**Required work**
Report each line of the records below that holds the word "Produkte".

**Records for the task**
%%
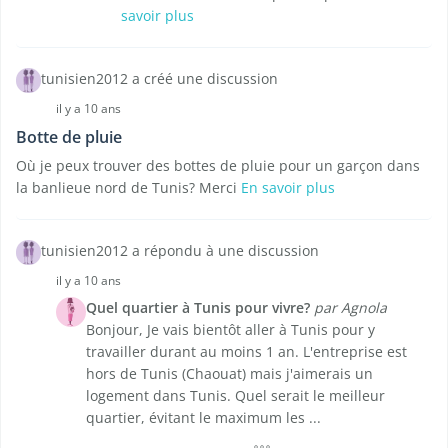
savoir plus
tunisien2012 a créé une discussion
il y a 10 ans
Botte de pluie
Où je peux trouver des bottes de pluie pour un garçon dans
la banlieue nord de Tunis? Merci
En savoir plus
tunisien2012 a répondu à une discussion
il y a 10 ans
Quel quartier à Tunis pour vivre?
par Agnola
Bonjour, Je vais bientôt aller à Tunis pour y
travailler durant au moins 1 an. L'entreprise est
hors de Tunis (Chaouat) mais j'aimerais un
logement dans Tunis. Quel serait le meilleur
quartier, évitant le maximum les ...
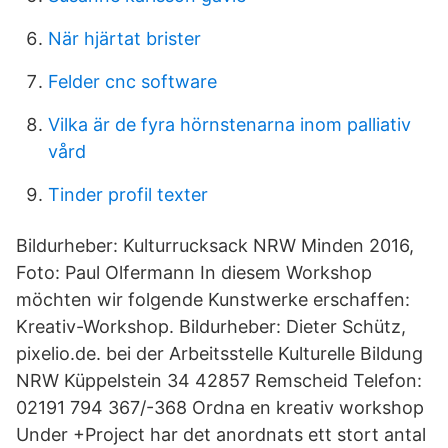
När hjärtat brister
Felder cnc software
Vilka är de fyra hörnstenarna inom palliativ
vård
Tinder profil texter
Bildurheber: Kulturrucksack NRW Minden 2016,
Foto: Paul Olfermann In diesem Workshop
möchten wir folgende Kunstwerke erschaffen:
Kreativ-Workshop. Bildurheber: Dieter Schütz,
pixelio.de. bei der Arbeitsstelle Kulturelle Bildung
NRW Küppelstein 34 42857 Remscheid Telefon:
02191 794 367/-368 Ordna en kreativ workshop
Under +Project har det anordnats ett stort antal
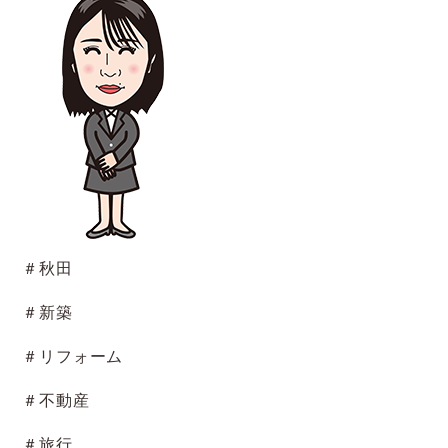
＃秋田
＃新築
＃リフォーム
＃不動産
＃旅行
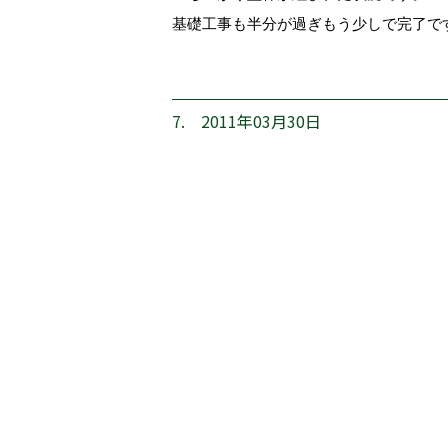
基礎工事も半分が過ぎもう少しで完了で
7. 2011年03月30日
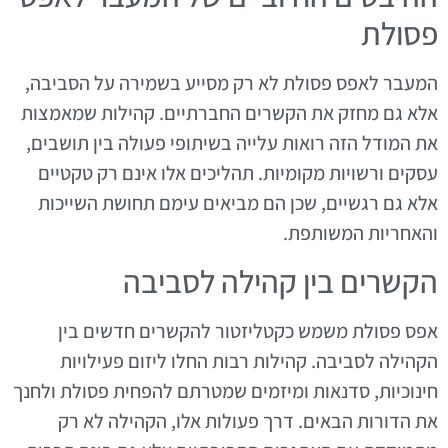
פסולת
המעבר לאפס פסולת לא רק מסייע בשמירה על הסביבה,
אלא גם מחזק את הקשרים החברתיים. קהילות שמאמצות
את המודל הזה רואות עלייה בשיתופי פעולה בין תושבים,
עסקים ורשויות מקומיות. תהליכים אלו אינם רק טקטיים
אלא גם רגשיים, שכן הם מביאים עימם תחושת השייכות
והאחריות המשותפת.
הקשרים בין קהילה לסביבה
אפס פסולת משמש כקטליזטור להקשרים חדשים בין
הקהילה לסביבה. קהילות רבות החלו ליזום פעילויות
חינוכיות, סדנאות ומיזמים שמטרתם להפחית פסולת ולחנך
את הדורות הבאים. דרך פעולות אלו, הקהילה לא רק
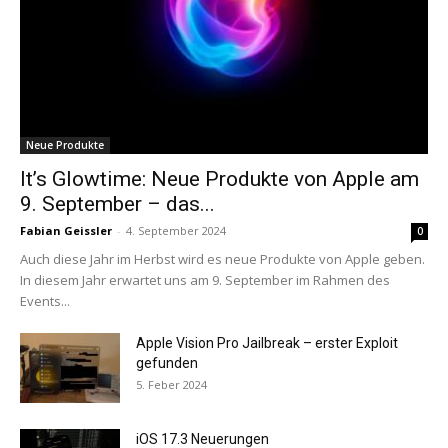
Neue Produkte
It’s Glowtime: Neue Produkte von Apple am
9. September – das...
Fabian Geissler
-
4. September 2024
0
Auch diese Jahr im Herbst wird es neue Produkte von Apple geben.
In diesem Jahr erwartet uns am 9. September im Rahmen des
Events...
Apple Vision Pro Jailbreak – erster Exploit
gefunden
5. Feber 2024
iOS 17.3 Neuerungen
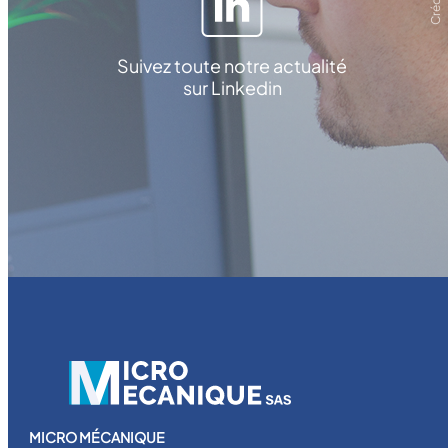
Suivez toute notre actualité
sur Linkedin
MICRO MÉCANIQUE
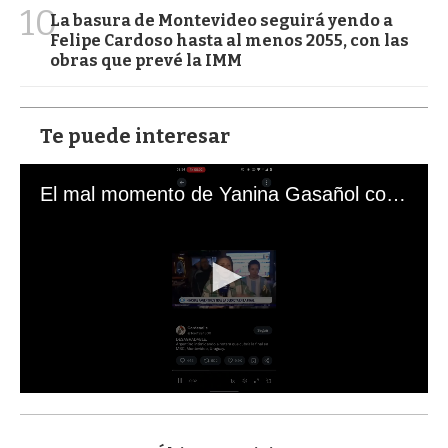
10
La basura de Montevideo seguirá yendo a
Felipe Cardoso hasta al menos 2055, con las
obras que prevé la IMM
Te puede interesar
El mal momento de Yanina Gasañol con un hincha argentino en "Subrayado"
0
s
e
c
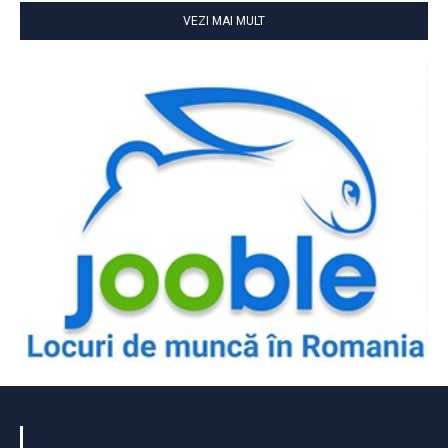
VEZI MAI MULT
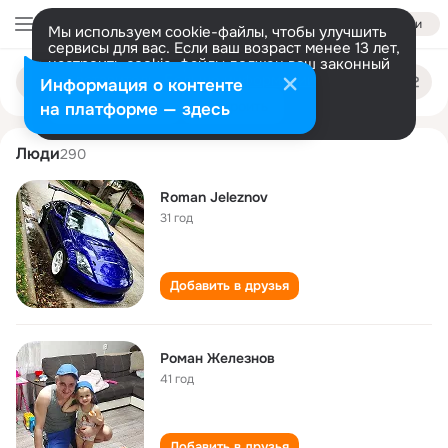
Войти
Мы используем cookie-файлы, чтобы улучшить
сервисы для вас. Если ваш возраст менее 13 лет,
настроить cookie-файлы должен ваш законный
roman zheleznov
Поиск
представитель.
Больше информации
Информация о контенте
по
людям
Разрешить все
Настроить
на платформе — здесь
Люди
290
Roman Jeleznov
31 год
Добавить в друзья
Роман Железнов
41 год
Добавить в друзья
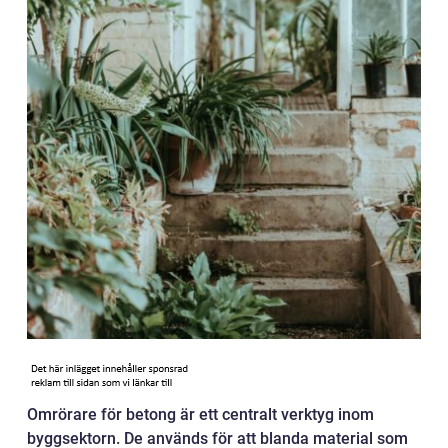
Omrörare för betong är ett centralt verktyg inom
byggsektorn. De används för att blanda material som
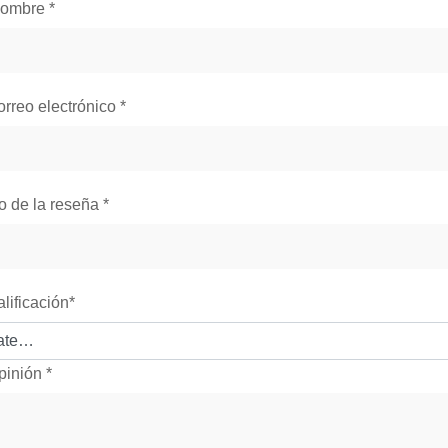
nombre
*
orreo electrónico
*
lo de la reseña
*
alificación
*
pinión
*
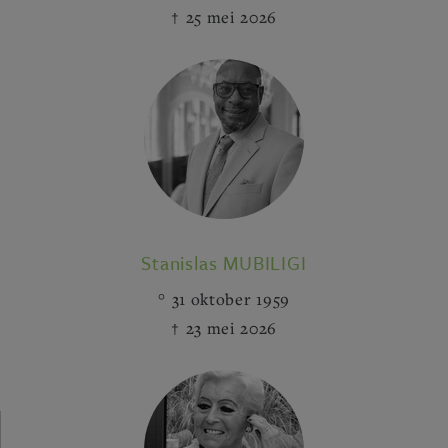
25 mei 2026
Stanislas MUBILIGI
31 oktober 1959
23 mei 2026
%%
%%
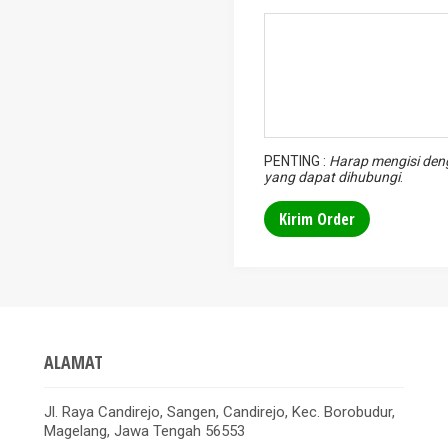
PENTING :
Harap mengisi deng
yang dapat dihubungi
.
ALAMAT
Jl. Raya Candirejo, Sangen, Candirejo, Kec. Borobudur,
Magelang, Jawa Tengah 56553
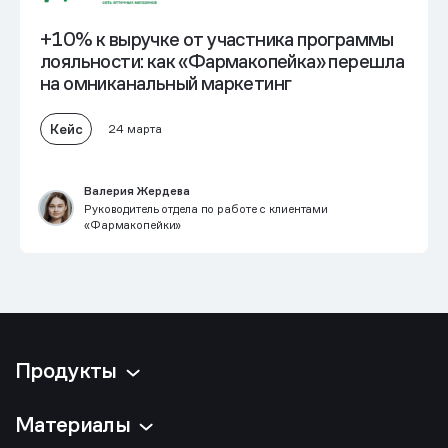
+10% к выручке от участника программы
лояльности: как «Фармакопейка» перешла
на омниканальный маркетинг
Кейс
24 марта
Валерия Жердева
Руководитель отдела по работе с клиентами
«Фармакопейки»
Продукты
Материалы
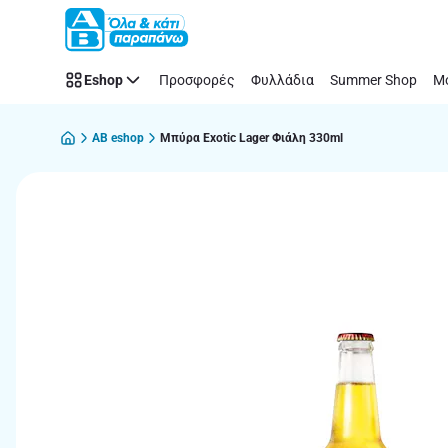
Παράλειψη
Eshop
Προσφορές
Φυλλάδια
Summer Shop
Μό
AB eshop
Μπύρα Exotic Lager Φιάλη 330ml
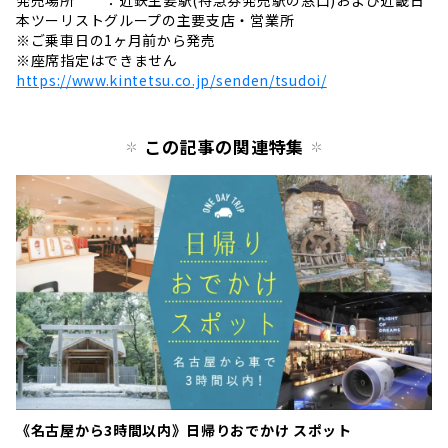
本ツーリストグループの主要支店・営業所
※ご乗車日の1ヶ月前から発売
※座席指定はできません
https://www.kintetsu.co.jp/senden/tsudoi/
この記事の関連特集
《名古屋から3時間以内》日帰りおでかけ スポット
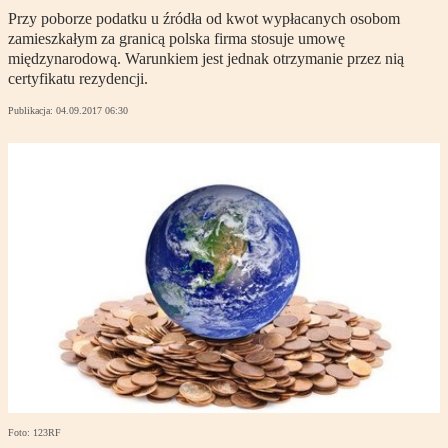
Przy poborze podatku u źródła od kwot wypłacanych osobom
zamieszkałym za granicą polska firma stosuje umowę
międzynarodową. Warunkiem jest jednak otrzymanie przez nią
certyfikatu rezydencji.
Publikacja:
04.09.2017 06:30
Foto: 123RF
%%
**Worked solution**
Neue Produkte
It’s Glowtime: Neue Produkte von Apple am
Auch diese Jahr im Herbst wird es neue Produkte von Apple geben.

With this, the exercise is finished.